BEGIN EXTRACTED DATA
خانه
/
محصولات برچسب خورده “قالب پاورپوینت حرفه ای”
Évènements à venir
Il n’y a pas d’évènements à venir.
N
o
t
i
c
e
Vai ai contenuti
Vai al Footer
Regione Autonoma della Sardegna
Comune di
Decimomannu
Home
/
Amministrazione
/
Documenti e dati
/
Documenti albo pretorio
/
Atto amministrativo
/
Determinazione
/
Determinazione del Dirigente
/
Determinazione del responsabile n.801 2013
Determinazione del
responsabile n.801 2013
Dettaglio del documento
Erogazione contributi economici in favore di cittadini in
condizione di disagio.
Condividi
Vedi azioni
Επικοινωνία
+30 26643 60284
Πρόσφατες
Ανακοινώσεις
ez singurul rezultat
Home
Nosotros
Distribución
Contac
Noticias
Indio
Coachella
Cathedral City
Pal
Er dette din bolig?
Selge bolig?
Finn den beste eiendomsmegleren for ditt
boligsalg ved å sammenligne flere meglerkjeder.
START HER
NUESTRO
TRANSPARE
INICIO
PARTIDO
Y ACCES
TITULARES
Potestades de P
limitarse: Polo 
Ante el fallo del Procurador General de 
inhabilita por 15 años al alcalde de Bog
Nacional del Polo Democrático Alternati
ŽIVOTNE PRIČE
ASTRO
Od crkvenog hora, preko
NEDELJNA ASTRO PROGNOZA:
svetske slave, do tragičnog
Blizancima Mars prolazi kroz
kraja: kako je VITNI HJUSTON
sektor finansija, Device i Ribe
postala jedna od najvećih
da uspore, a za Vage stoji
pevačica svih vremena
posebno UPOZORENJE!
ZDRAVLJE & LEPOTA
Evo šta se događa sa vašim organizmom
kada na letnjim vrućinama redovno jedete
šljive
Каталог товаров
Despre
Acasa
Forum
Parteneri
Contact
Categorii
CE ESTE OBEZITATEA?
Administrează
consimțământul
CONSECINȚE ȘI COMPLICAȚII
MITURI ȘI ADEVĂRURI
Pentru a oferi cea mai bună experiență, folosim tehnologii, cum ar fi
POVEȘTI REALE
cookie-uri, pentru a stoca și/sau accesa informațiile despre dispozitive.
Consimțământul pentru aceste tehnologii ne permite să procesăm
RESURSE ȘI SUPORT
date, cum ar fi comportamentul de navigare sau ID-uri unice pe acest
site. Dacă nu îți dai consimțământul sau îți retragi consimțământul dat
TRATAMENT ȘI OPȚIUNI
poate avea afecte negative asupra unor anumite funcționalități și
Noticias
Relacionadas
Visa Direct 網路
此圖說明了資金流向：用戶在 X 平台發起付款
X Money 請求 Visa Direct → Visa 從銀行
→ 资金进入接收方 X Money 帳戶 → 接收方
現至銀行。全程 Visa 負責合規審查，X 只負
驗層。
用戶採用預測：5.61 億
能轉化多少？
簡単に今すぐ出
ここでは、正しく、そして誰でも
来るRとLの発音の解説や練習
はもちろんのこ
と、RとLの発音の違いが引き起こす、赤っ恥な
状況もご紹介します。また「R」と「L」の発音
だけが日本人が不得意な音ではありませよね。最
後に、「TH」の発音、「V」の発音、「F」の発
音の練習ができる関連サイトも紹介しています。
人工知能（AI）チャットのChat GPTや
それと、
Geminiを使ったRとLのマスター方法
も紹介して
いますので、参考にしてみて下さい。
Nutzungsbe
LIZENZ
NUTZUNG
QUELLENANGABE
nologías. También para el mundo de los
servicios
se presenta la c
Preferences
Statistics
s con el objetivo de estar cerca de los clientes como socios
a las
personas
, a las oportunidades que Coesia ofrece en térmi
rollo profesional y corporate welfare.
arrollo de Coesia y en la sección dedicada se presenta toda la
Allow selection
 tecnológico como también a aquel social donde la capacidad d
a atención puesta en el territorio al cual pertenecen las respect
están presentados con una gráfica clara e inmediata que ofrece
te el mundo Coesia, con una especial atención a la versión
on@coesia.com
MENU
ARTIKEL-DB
END EXTRACTED DATA
EXERCISE AIM >> The lines above starting at the one that contains "Distribución" and ending at the one that contains "CONSECINȚE ȘI COMPLICAȚII" must be transcribed exactly, and no other lines may appear.

THE ANSWER >>
Distribución
Contac
Noticias
Indio
Coachella
Cathedral City
Pal
Er dette din bolig?
Selge bolig?
Finn den beste eiendomsmegleren for ditt
boligsalg ved å sammenligne flere meglerkjeder.
START HER
NUESTRO
TRANSPARE
INICIO
PARTIDO
Y ACCES
TITULARES
Potestades de P
limitarse: Polo 
Ante el fallo del Procurador General de 
inhabilita por 15 años al alcalde de Bog
Nacional del Polo Democrático Alternati
ŽIVOTNE PRIČE
ASTRO
Od crkvenog hora, preko
NEDELJNA ASTRO PROGNOZA:
svetske slave, do tragičnog
Blizancima Mars prolazi kroz
kraja: kako je VITNI HJUSTON
sektor finansija, Device i Ribe
postala jedna od najvećih
da uspore, a za Vage stoji
pevačica svih vremena
posebno UPOZORENJE!
ZDRAVLJE & LEPOTA
Evo šta se događa sa vašim organizmom
kada na letnjim vrućinama redovno jedete
šljive
Каталог товаров
Despre
Acasa
Forum
Parteneri
Contact
Categorii
CE ESTE OBEZITATEA?
Administrează
consimțământul
CONSECINȚE ȘI COMPLICAȚII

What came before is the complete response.